Judge reached out to touch his boy. He could see him so clearly—the frightened eyes, the sallow cheeks, the indomitable smile. He just wanted to hold his hand.
Ryan turned his head, and as their eyes met, Judge trembled, for he knew his son was alive.
“Daddy.”
Judge woke, bolting upright as the memory of his boy slipped away from him like sand through his fingers. He remained still for a few seconds, caught in the never-never land between dream and reality. A few more breaths and he wasn’t sure he’d seen him at all.
Judge rested for another minute, then took inventory of his injuries. His cheekbone was swollen, tender as a ripe tomato. One tooth was lost. His shoulder was bruised and his hands scraped and raw. But nothing compared to the knot on the back of his head and the jac
khammer it powered, drilling deep inside his skull.

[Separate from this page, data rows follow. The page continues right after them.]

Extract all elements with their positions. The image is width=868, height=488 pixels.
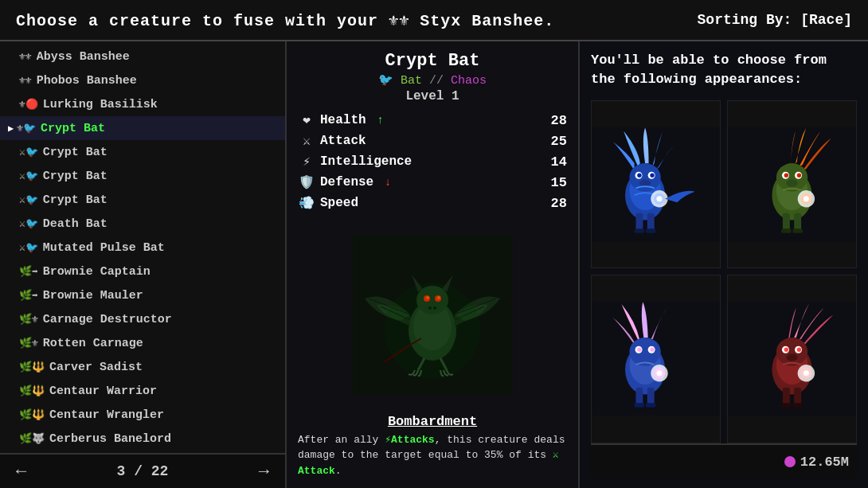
type-sep: // <box>429 74 451 88</box>
creature-item[interactable]: ⚔️🐦 Crypt Bat <box>0 164 285 188</box>
svg-rect-48 <box>792 228 803 232</box>
main-layout: ⚜️⚜️ Abyss Banshee ⚜️⚜️ Phobos Banshee ⚜… <box>0 41 868 488</box>
left-panel: ⚜️⚜️ Abyss Banshee ⚜️⚜️ Phobos Banshee ⚜… <box>0 41 287 488</box>
creature-icons: 🌿⚜️ <box>19 313 38 326</box>
creature-icons: ⚔️🐦 <box>19 241 38 254</box>
svg-point-59 <box>650 348 654 352</box>
stat-arrow: ↓ <box>385 176 391 189</box>
header-title: Choose a creature to fuse with your ⚜️⚜️… <box>16 10 554 30</box>
svg-rect-63 <box>646 404 656 408</box>
page-indicator: 3 / 22 <box>117 463 169 479</box>
stat-row: ⚡ Intelligence 14 <box>298 151 567 172</box>
creature-icons: ⚔️🐦 <box>19 170 38 182</box>
creature-name: Rotten Carnage <box>43 337 143 350</box>
creature-item[interactable]: 🌿➡️ Brownie Captain <box>0 260 285 283</box>
creature-name: Cerberus Banelord <box>49 432 171 446</box>
creature-name: Crypt Bat <box>41 122 105 135</box>
svg-point-23 <box>629 163 660 192</box>
creature-item[interactable]: 🌿🔱 Carver Sadist <box>0 355 285 379</box>
next-arrow[interactable]: → <box>259 462 269 482</box>
svg-point-58 <box>637 348 641 352</box>
svg-point-35 <box>656 196 662 201</box>
creature-item[interactable]: ▶ ⚜️🐦 Crypt Bat <box>0 116 285 140</box>
player-icon: ⚜️⚜️ <box>389 12 420 30</box>
stat-row: 💨 Speed 28 <box>298 193 567 213</box>
svg-rect-79 <box>792 404 803 408</box>
type1: 🐦 Bat <box>378 74 422 88</box>
creature-list: ⚜️⚜️ Abyss Banshee ⚜️⚜️ Phobos Banshee ⚜… <box>0 41 285 453</box>
appearance-top-right[interactable] <box>727 100 857 269</box>
creature-icons: ⚔️🐦 <box>19 146 38 158</box>
player-creature: Styx Banshee. <box>420 12 554 30</box>
creature-item[interactable]: 🌿⚜️ Carnage Destructor <box>0 307 285 331</box>
creature-icons: ⚜️🐦 <box>17 122 36 135</box>
stat-row: 🛡️ Defense ↓ 15 <box>298 172 567 193</box>
creature-name: Lurking Basilisk <box>43 98 158 111</box>
stat-icon: ⚡ <box>298 154 315 170</box>
creature-item[interactable]: ⚔️🐦 Crypt Bat <box>0 140 285 164</box>
stat-row: ⚔️ Attack 25 <box>298 131 567 151</box>
creature-icons: 🌿⚜️ <box>19 337 38 349</box>
ability-section: Bombardment After an ally ⚡Attacks, this… <box>298 414 567 479</box>
svg-point-51 <box>803 196 809 201</box>
creature-name: Phobos Banshee <box>37 74 137 88</box>
creature-item[interactable]: ⚜️⚜️ Phobos Banshee <box>0 68 285 92</box>
stat-icon: ❤️ <box>298 112 315 128</box>
creature-icons: 🌿🔱 <box>19 408 45 421</box>
stat-value: 25 <box>543 134 567 149</box>
selection-arrow: ▶ <box>8 123 14 135</box>
currency-display: 12.65M <box>784 455 849 470</box>
creature-item[interactable]: 🌿🔱 Centaur Warrior <box>0 379 285 403</box>
creature-icons: ⚜️⚜️ <box>19 74 32 87</box>
creature-item[interactable]: 🌿🐺 Cerberus Banelord <box>0 427 285 451</box>
ability-highlight-attack: ⚔ Attack <box>298 449 559 477</box>
creature-item[interactable]: ⚔️🐦 Crypt Bat <box>0 188 285 212</box>
appearance-bottom-right[interactable] <box>727 275 857 443</box>
svg-point-39 <box>776 163 807 192</box>
detail-level: Level 1 <box>298 89 567 103</box>
appearance-top-left[interactable] <box>591 100 721 269</box>
creature-item[interactable]: ⚔️🐦 Mutated Pulse Bat <box>0 236 285 260</box>
creature-name: Carnage Destructor <box>43 313 172 326</box>
creature-icons: 🌿🐺 <box>19 432 45 445</box>
creature-name: Crypt Bat <box>43 146 108 159</box>
bottom-right: 12.65M <box>591 443 857 478</box>
stat-icon: 🛡️ <box>298 174 315 190</box>
svg-point-74 <box>797 348 801 352</box>
stat-arrow: ↑ <box>377 114 383 127</box>
creature-name: Brownie Captain <box>43 265 151 279</box>
type2: Chaos <box>451 74 487 88</box>
creature-icons: ⚜️🔴 <box>19 98 38 111</box>
creature-item[interactable]: 🌿➡️ Brownie Mauler <box>0 283 285 307</box>
creature-item[interactable]: ⚜️⚜️ Abyss Banshee <box>0 45 285 68</box>
svg-rect-61 <box>647 388 655 405</box>
creature-name: Crypt Bat <box>43 170 108 183</box>
creature-icons: ⚔️🐦 <box>19 193 38 206</box>
stat-name: Health ↑ <box>320 113 543 127</box>
creature-item[interactable]: ⚜️🔴 Lurking Basilisk <box>0 92 285 116</box>
stat-value: 28 <box>543 196 567 211</box>
svg-rect-47 <box>781 228 792 232</box>
svg-point-70 <box>776 338 807 366</box>
creature-icons: 🌿➡️ <box>19 289 38 302</box>
svg-rect-60 <box>635 388 643 405</box>
creature-icons: ⚔️🐦 <box>19 217 38 230</box>
detail-name: Crypt Bat <box>298 51 567 71</box>
sort-label: Sorting By: [Race] <box>698 12 852 28</box>
creature-item[interactable]: 🌿⚜️ Rotten Carnage <box>0 331 285 355</box>
creature-item[interactable]: ⚔️🐦 Death Bat <box>0 212 285 236</box>
svg-rect-76 <box>783 388 790 405</box>
svg-rect-31 <box>635 228 645 232</box>
creature-name: Mutated Pulse Bat <box>43 241 165 255</box>
ability-desc: After an ally ⚡Attacks, this creature de… <box>298 432 567 479</box>
prev-arrow[interactable]: ← <box>16 462 26 482</box>
ability-name: Bombardment <box>298 414 567 429</box>
appearance-bottom-left[interactable] <box>591 275 721 443</box>
svg-point-43 <box>797 173 801 177</box>
stat-value: 14 <box>543 154 567 170</box>
svg-point-27 <box>650 173 654 177</box>
header-prefix: Choose a creature to fuse with your <box>16 12 378 30</box>
creature-item[interactable]: 🌿🔱 Centaur Wrangler <box>0 403 285 427</box>
creature-image <box>298 218 567 411</box>
gem-icon <box>784 456 796 467</box>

Hoping for a moment’s respite, Judge closed his eyes. But instead of darkness and calm, he saw the explosion all over again—the white-hot flash that slapped his eyes, the rolling ball of fire, the instantaneous thunderclap. Somewhere in there, he’d been tossed off the armory roof like a rag doll and fallen twenty feet to the ground below. What happened after that, to him and to those inside the armory, he didn’t know.
In the hallway, a new pair of footsteps approached, steady as a drumbeat, then stopped abruptly. A firm hand rapped on his door.
“Come in,” called Judge in a bluff voice that made his head throb.
The door opened and a patch of salt-and-pepper hair peeked around it. Next came the watery blue eyes and the sharp nose. “The lad awakes,” chimed Spanner Mullins as he walked into the room. “You’ve been asleep since they brought you in here. Sixteen hours by my count. Let me have a look at you, then.”
Judge offered a weak smile. Not counting his ex-wife, Mullins was the closest thing to a relative he had. How was that for a sad thought? “I’m okay,” he said. “Just cuts and bruises.”
Mullins looked him up and down as if eyeing Friday’s piece of fish. “Not bad considering the plunge you took onto an asphalt deck.”
Judge didn’t want a shoulder to cry on. Only one issue concerned him. “Did we get him?”
Mullins ignored the question, pointing to Judge’s cheek and grimacing. “Are you in much pain?”
Judge sat up straighter. For a second, his head swelled and the pounding trebled. Just as quickly it died off. He could move, but only slowly. “Did we get him?”
Mullins laid a meaty hand on his shoulder and gave a kindly squeeze. “We did, lad. Gone to his Maker has Mr. Seyss, along with two of his closest friends. May they dance in hell with the devil himself.”
Judge asked Mullins for a glass of water and took a short drink. As the water trickled down his throat and into his stomach, he waited for it to ignite some flame of jubilation, some rush of relief and joy coupled with an adrenaline-fueled arrogance that once again he’d succeeded. But those emotions were nowhere present. Seyss’s death was a hollow victory, late in coming and paid for dearly.